What the task asks
This exercise asks for every line of the material that contains the word "Ankauf".

Data section
####################
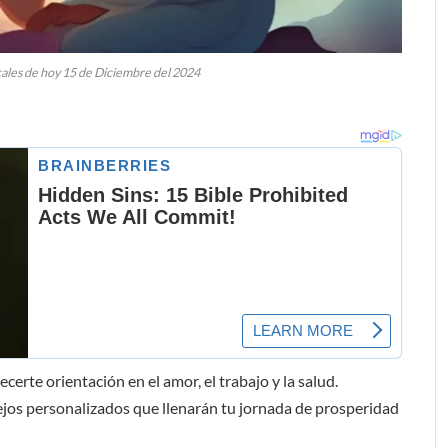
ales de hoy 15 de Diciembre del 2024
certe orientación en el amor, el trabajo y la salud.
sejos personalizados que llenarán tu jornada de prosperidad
####################
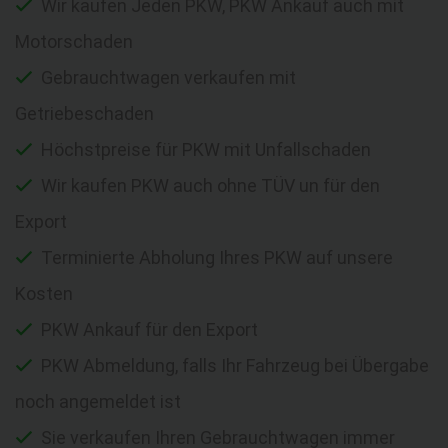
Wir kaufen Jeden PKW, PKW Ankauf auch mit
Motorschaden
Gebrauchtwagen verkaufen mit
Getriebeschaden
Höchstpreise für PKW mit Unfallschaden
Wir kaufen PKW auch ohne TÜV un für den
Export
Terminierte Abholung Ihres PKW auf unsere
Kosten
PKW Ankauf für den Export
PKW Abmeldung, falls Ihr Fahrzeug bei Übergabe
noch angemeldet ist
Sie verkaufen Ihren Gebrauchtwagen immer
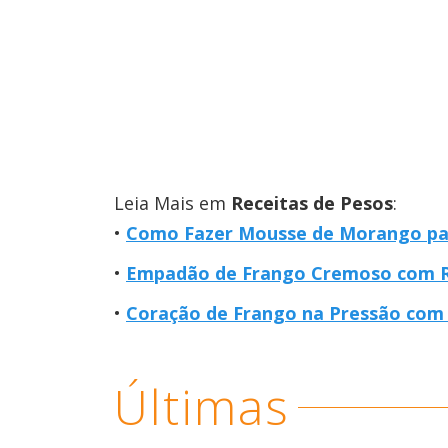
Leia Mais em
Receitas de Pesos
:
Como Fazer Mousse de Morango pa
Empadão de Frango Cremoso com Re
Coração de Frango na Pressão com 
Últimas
####################
Result below
Wir kaufen Jeden PKW, PKW Ankauf auch mit
PKW Ankauf für den Export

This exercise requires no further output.